Sono i temi che, all’insegna dell’inoperosità, Agamben insegue fin dagli anni Novanta, con l’immagine di una comunità che viene, con le nozioni di un soggetto “quodlibet” e della forma-di-vita, con i paradigmi di Bartleby e del cinese di Tienanmen, e, infine, passando per la impareggiabile analisi del messianismo paolino, con la conclusione della serie Homo sacer consacrata a un “potere” che destituisce il susseguirsi storico di costituente e costituito, e che non sia più votato alla cattura della vita entro determinate forme e all’imposizione di identità. Qui il ripensamento messianico del Giardino è operato soprattutto grazie alla lettura di Dante. Già in un importante saggio del 2004, Agamben aveva citato Dante come occasione per reinterpretare i passi in cui il pensiero antico, non potendo sopportare l’idea di un essere di pura e impotente potenza, rinveniva nel logos l’atto essenziale all’uomo e affidava alla polis la definizione e l’espressione di esso. Dante offre per Agamben l’occasione di sostare in prossimità di una potenza pura e non destinata a ricadere necessariamente nell’operosità; e offre, altresì, l’occasione per pensare una politica all’altezza della vera dimora etica dell’uomo, ossia lo spazio di un’apertura accessibile all’uomo come pura medialità del linguaggio e del gesto, rompendo con la catena che lega mezzi e fini, potenza e atto.

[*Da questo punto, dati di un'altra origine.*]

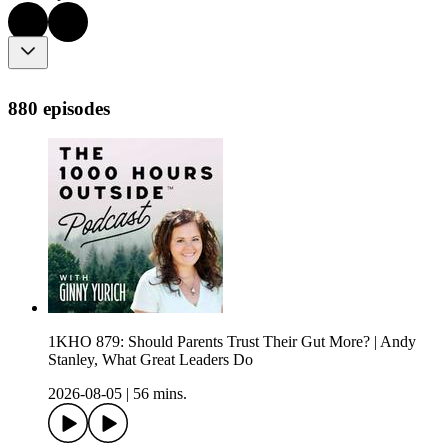
880 episodes
1KHO 879: Should Parents Trust Their Gut More? | Andy
Stanley, What Great Leaders Do
2026-08-05
|
56 mins.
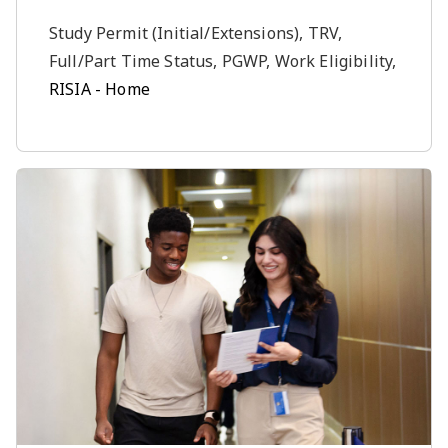
Study Permit (Initial/Extensions), TRV,
Full/Part Time Status, PGWP, Work Eligibility,
RISIA - Home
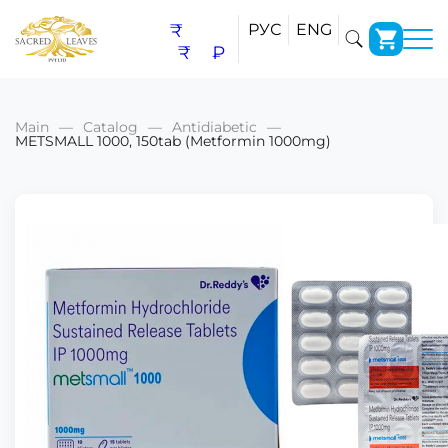
₹
РУС
ENG
₹
₽
Main
Catalog
Antidiabetic
METSMALL 1000, 150tab (Metformin 1000mg)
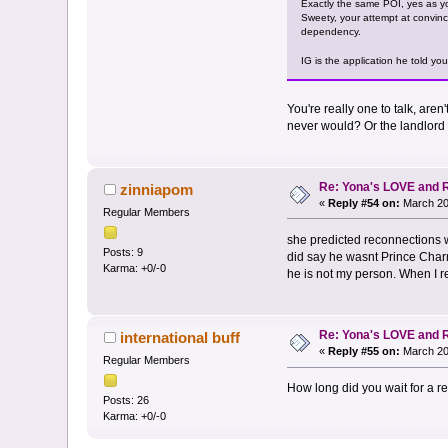
Exactly the same POI, yes as yo
Sweety, your attempt at convinc
dependency.
IG is the application he told yo
You're really one to talk, ar
never would? Or the landlord 
Re: Yona's LOVE and 
zinniapom
«
Reply #54 on:
March 20
Regular Members
she predicted reconnections 
Posts: 9
did say he wasnt Prince Charm
Karma: +0/-0
he is not my person. When I r
Re: Yona's LOVE and 
international buff
«
Reply #55 on:
March 20
Regular Members
How long did you wait for a rea
Posts: 26
Karma: +0/-0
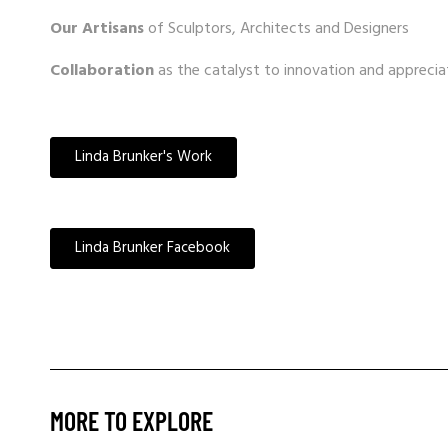
Our Artisans
of Sculptors, Architects and Designers
Collaboration
as the catalyst to innovation and apprecia
Linda Brunker's Work
Linda Brunker Facebook
MORE TO EXPLORE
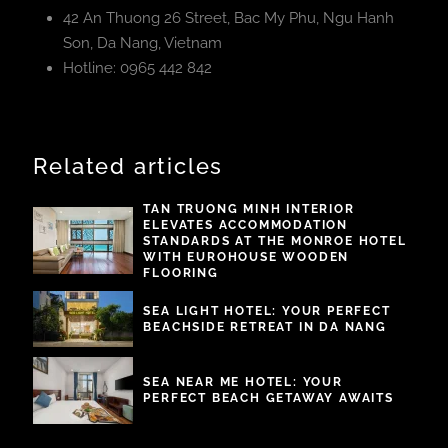
42 An Thuong 26 Street, Bac My Phu, Ngu Hanh
Son, Da Nang, Vietnam
Hotline: 0965 442 842
Related articles
TAN TRUONG MINH INTERIOR
ELEVATES ACCOMMODATION
STANDARDS AT THE MONROE HOTEL
WITH EUROHOUSE WOODEN
FLOORING
SEA LIGHT HOTEL: YOUR PERFECT
BEACHSIDE RETREAT IN DA NANG
SEA NEAR ME HOTEL: YOUR
PERFECT BEACH GETAWAY AWAITS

È in questo senso che, ancora con Dante, Agamben ripensa il Giardino come allegoria della beatitudine che è destinata all’uomo nella vita terrestre: esso non è un luogo diverso rispetto alla selva oscura, emblema dello smarrimento; anzi, le due selve sono una sola, entrambe spazio di realizzazione della felicità, vero fine della vita umana. Non è la realtà fattizia a mutare, quanto invece il modo in cui essa viene attraversata; e la vera beatitudine si realizza solo mediante l’operazione della propria virtù, che nell’uomo non corrisponde a qualche cosa di determinato, a una forma o a un’identità imposta secondo un ordine che cattura la vita, bensì è l’operazione dell’inoperatività stessa, della capacità di sostare presso la propria impotenza intesa come apertura massima e trattenuta della propria potenza, e trasferita in quanto tale anche nel momento in cui essa si determina in una forma di vita, quale che essa sia di fatto. È allora qui il punto cardine su cui Agamben intende volgere l’attenzione, tradizionalmente orientata al binomio Regno-governo, verso il paradigma del Giardino, come emblema di una felicità non altrove o in un tempo indefinitamente procrastinato e colonizzato dall’ordine di potere, quanto invece proprio come disattivazione di tale cattura della vita in una qualche forma, nella sospensione della forma che non ne annulli la realtà fattuale, rendendola piuttosto osservabile e incapace di definire la vita.
Regno e Giardino si corrispondono perché rimandano uno all’altro, ma non come il passato e il futuro si implicano a vicenda, bensì come un’abbreviazione del tempo in un’occasione presente, in cui il Regno si prepara a venire e, anzi, fa già parte della felicità per cui ci si prepara su questa terra.